● REQUIRED ACTION
Provide the number of lines in the material containing the word "onedrive", with nothing added.

[SUPPLIED DATA — start]

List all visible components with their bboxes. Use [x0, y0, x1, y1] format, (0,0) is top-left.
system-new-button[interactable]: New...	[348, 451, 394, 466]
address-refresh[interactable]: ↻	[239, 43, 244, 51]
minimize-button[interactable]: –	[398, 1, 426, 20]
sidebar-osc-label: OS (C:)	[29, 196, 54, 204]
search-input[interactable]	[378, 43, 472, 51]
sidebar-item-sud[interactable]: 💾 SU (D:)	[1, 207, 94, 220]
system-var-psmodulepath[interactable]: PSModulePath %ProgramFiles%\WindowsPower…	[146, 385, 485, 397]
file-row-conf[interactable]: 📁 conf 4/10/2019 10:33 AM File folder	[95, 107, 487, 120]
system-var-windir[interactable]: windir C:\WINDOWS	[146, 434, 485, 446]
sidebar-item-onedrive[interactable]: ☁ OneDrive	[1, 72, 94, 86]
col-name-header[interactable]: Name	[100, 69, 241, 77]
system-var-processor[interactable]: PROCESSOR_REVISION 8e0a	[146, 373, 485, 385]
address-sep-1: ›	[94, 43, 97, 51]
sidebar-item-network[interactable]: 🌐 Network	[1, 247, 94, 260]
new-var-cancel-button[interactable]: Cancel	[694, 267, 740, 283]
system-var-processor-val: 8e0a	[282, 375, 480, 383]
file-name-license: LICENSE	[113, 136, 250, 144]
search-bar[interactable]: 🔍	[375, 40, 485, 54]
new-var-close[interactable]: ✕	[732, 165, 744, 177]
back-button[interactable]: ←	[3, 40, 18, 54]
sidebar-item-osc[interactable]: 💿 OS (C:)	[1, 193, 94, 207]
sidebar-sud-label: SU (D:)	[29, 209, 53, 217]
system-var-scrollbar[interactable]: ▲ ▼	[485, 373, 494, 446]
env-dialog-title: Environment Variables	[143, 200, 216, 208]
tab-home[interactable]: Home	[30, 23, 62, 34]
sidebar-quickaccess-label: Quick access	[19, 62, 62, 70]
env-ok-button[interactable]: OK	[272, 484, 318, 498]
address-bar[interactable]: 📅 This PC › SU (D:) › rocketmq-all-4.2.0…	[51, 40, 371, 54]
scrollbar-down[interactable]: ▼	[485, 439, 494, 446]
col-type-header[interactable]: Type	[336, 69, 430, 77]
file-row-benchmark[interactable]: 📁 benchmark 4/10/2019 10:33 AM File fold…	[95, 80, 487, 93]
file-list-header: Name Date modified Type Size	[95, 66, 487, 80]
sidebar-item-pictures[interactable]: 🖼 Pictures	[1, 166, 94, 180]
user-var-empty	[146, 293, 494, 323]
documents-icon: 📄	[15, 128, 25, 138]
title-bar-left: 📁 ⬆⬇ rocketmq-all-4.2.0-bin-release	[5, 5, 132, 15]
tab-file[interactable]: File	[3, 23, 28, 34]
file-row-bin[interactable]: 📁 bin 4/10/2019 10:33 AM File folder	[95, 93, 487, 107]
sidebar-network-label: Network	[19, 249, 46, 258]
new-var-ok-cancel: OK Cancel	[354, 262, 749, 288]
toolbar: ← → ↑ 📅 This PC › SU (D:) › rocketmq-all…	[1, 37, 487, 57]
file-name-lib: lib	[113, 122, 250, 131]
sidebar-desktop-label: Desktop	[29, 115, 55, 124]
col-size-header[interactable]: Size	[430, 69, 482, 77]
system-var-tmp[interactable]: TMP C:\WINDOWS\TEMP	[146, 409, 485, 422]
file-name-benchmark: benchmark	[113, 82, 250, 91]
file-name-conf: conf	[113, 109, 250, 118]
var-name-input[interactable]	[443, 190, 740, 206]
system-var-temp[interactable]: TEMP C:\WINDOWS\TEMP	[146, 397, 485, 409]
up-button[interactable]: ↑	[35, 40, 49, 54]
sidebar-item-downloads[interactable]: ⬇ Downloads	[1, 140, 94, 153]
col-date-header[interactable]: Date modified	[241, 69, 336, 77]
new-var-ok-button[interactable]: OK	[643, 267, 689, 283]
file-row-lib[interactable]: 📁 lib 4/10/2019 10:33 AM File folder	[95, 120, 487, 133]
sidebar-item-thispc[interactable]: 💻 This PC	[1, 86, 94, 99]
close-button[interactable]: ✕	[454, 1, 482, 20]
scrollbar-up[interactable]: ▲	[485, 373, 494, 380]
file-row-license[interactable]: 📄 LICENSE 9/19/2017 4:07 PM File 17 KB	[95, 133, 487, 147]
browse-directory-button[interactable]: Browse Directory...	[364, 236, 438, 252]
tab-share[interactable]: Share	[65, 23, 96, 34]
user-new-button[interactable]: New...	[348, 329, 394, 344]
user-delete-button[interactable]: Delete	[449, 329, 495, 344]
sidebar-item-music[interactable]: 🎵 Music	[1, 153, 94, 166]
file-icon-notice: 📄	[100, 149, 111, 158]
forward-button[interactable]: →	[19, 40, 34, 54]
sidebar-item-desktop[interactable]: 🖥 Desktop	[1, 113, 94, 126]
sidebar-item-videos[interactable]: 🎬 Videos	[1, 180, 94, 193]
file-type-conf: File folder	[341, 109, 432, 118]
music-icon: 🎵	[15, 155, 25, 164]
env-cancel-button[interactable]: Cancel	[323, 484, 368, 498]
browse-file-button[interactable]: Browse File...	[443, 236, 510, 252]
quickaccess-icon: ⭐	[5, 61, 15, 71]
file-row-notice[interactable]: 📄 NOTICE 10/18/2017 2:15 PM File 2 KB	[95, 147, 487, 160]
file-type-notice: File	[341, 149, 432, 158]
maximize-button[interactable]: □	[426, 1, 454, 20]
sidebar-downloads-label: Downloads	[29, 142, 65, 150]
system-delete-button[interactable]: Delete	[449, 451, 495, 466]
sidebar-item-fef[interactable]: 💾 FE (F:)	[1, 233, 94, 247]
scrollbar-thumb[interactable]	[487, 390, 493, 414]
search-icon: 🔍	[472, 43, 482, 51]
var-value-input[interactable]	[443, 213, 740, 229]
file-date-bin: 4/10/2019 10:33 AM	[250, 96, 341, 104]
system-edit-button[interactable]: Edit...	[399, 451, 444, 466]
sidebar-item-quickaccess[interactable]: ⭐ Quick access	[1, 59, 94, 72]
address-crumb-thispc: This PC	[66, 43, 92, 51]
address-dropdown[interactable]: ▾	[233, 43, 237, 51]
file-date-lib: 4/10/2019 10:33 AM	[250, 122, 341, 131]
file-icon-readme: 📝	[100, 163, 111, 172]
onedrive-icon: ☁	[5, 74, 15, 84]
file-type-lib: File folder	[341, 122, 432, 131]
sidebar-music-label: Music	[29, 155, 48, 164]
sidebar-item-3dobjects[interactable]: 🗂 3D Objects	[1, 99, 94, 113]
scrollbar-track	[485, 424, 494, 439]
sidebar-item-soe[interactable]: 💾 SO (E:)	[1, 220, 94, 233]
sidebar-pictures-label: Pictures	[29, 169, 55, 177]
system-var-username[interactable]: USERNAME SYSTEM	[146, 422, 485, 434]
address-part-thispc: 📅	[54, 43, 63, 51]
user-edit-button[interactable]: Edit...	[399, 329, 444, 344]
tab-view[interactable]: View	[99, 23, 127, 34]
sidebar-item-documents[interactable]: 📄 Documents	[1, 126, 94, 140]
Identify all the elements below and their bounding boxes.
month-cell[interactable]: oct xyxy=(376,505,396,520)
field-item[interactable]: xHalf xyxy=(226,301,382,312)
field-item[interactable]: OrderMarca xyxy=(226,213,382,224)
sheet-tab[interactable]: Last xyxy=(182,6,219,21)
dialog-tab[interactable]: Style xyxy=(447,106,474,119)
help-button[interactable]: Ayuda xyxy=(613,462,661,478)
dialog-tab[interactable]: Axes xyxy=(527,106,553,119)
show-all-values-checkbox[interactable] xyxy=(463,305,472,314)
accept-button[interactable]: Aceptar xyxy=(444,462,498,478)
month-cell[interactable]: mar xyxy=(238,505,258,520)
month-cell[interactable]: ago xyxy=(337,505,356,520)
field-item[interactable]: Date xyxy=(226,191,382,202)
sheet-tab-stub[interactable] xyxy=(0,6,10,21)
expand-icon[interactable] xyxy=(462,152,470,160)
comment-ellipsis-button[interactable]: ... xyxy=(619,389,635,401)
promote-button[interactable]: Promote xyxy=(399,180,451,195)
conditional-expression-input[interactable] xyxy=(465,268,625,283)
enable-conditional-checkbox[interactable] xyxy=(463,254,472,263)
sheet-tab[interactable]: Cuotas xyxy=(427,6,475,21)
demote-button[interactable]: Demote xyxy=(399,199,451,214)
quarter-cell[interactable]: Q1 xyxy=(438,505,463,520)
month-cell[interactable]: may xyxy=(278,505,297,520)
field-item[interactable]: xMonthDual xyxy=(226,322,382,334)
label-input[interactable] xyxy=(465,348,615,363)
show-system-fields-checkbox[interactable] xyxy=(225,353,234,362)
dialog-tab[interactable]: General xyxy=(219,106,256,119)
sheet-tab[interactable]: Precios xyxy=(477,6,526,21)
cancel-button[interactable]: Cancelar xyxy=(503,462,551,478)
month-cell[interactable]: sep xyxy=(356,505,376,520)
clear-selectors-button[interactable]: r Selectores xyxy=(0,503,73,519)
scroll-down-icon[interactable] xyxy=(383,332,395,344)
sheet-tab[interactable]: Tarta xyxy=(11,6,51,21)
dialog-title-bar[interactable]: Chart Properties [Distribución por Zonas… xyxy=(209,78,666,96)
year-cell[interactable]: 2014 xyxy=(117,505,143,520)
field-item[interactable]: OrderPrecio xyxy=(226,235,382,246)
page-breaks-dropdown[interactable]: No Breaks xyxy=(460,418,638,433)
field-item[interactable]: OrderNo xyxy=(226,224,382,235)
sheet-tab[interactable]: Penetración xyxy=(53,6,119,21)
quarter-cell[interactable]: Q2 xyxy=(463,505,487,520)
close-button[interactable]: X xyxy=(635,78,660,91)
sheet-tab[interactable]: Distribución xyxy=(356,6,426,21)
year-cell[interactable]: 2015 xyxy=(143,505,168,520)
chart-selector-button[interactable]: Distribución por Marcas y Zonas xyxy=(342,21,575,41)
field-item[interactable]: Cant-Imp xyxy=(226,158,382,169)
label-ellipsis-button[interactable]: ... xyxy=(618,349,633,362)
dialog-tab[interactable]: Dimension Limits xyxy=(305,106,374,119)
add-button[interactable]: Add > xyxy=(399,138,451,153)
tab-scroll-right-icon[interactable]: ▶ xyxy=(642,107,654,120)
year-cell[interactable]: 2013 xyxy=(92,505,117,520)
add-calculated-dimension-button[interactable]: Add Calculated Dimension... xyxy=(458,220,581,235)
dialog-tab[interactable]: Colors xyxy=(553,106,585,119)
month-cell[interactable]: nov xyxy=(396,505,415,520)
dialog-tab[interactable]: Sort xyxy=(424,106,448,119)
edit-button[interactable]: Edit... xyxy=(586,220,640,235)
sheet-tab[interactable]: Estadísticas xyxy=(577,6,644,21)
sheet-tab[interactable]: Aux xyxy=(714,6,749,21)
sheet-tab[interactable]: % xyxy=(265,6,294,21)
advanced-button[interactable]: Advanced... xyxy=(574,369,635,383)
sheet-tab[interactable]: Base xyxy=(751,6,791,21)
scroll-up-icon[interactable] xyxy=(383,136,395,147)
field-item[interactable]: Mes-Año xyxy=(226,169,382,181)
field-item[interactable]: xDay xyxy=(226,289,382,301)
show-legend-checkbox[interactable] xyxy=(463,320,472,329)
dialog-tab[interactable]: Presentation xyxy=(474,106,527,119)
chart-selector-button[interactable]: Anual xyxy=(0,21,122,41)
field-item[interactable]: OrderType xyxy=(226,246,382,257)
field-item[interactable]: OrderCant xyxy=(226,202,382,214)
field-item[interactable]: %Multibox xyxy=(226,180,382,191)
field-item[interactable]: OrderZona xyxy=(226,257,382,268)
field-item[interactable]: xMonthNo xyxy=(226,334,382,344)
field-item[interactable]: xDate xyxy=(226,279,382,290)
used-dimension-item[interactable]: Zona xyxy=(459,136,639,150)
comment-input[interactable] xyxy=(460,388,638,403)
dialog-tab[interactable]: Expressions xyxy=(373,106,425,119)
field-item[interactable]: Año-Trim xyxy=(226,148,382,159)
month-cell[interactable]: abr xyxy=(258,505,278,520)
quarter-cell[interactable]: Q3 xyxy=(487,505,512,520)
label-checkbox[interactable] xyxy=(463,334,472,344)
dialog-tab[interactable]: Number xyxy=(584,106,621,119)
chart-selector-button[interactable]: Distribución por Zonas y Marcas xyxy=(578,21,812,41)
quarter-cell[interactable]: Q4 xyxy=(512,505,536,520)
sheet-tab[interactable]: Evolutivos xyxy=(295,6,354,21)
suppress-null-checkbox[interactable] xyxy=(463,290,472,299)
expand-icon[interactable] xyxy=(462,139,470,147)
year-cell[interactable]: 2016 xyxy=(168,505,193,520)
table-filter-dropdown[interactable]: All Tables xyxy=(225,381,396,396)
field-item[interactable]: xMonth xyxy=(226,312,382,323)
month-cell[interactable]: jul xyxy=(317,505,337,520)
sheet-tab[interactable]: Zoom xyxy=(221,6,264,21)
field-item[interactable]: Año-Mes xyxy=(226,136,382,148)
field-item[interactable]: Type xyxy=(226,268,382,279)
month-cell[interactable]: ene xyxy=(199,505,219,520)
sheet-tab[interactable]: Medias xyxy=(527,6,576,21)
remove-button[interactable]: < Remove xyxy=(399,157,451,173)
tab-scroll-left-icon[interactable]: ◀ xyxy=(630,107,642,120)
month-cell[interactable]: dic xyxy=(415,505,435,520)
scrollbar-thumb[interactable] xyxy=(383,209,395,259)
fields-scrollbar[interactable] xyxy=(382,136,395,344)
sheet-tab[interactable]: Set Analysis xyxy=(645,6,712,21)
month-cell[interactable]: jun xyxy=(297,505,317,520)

[SUPPLIED DATA — finish]

● EXERCISE SOLUTION
2